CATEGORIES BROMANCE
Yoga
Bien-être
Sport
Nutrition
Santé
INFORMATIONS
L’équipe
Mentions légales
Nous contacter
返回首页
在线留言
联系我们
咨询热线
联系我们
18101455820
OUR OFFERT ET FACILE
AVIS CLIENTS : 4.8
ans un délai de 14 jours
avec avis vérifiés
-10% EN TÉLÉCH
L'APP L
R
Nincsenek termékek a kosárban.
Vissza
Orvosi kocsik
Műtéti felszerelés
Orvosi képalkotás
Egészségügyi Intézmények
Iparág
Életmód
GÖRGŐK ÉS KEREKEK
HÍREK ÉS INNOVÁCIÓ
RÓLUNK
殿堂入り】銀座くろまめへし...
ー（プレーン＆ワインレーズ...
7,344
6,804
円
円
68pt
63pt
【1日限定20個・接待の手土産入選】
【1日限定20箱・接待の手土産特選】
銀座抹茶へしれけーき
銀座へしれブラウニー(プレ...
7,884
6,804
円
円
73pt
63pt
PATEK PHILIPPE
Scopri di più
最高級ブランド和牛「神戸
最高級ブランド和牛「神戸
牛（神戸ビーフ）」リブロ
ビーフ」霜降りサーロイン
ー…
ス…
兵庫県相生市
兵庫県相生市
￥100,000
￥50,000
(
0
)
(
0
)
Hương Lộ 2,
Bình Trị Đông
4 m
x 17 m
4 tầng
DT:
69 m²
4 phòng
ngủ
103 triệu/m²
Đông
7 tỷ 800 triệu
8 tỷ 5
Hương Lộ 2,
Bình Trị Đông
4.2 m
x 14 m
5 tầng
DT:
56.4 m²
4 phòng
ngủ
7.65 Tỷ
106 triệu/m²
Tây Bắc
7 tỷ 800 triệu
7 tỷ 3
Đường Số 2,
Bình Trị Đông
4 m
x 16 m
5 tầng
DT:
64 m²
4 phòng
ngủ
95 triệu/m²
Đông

- [Goal of the exercise]
With every line intact, print the records above again.

- [Answer for this exercise]
CATEGORIES BROMANCE
Yoga
Bien-être
Sport
Nutrition
Santé
INFORMATIONS
L’équipe
Mentions légales
Nous contacter
返回首页
在线留言
联系我们
咨询热线
联系我们
18101455820
OUR OFFERT ET FACILE
AVIS CLIENTS : 4.8
ans un délai de 14 jours
avec avis vérifiés
-10% EN TÉLÉCH
L'APP L
R
Nincsenek termékek a kosárban.
Vissza
Orvosi kocsik
Műtéti felszerelés
Orvosi képalkotás
Egészségügyi Intézmények
Iparág
Életmód
GÖRGŐK ÉS KEREKEK
HÍREK ÉS INNOVÁCIÓ
RÓLUNK
殿堂入り】銀座くろまめへし...
ー（プレーン＆ワインレーズ...
7,344
6,804
円
円
68pt
63pt
【1日限定20個・接待の手土産入選】
【1日限定20箱・接待の手土産特選】
銀座抹茶へしれけーき
銀座へしれブラウニー(プレ...
7,884
6,804
円
円
73pt
63pt
PATEK PHILIPPE
Scopri di più
最高級ブランド和牛「神戸
最高級ブランド和牛「神戸
牛（神戸ビーフ）」リブロ
ビーフ」霜降りサーロイン
ー…
ス…
兵庫県相生市
兵庫県相生市
￥100,000
￥50,000
(
0
)
(
0
)
Hương Lộ 2,
Bình Trị Đông
4 m
x 17 m
4 tầng
DT:
69 m²
4 phòng
ngủ
103 triệu/m²
Đông
7 tỷ 800 triệu
8 tỷ 5
Hương Lộ 2,
Bình Trị Đông
4.2 m
x 14 m
5 tầng
DT:
56.4 m²
4 phòng
ngủ
7.65 Tỷ
106 triệu/m²
Tây Bắc
7 tỷ 800 triệu
7 tỷ 3
Đường Số 2,
Bình Trị Đông
4 m
x 16 m
5 tầng
DT:
64 m²
4 phòng
ngủ
95 triệu/m²
Đông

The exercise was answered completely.